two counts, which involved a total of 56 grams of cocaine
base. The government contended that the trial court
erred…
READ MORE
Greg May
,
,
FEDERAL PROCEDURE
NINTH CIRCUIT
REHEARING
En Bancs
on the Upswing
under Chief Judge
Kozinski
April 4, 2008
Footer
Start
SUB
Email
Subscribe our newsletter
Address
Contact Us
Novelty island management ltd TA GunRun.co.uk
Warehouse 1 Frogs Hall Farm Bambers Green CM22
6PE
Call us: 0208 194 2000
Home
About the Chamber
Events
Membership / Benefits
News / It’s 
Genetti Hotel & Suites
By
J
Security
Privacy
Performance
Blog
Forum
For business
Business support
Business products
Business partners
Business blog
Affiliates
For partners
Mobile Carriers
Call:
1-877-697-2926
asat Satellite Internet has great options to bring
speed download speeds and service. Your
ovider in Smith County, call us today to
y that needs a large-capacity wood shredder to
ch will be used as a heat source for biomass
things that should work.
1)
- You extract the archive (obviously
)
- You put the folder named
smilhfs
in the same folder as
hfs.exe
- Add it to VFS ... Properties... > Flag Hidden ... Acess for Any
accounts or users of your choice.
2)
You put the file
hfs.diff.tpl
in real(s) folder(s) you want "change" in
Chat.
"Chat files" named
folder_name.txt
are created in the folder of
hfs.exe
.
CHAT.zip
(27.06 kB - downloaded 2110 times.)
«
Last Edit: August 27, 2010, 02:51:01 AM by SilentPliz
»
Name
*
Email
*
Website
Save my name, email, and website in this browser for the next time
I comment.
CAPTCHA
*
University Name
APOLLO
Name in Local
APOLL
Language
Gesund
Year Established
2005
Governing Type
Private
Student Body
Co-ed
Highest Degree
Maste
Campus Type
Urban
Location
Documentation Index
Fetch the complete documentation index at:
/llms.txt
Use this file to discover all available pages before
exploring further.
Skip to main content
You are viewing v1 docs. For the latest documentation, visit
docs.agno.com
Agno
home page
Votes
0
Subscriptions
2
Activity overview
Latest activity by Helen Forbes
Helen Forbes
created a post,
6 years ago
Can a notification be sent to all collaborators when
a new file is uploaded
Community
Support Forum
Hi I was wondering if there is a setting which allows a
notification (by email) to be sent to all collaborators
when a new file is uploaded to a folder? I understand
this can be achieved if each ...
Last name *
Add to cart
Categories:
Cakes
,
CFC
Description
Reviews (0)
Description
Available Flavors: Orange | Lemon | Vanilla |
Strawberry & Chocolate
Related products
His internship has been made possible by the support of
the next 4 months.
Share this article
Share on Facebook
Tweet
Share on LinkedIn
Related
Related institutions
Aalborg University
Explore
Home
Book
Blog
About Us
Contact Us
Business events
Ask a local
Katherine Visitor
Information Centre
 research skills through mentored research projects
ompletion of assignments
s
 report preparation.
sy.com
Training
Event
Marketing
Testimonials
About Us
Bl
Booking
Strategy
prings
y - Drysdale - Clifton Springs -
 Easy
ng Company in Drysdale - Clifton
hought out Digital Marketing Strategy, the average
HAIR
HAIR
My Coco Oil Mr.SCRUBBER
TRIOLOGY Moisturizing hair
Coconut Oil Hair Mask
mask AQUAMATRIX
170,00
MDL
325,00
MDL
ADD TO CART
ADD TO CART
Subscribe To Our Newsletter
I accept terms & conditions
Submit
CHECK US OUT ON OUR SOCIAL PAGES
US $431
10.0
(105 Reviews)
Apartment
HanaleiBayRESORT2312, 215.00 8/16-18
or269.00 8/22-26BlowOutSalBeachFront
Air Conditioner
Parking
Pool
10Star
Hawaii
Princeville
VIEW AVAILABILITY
--
▶ _TASK TO COMPLETE_: Give back exactly the lines from the first line of the records through the line holding "Novelty island management ltd TA GunRun.co.uk", including both of those lines and leaving out all others.

▶ _RESPONSE AREA_:
two counts, which involved a total of 56 grams of cocaine
base. The government contended that the trial court
erred…
READ MORE
Greg May
,
,
FEDERAL PROCEDURE
NINTH CIRCUIT
REHEARING
En Bancs
on the Upswing
under Chief Judge
Kozinski
April 4, 2008
Footer
Start
SUB
Email
Subscribe our newsletter
Address
Contact Us
Novelty island management ltd TA GunRun.co.uk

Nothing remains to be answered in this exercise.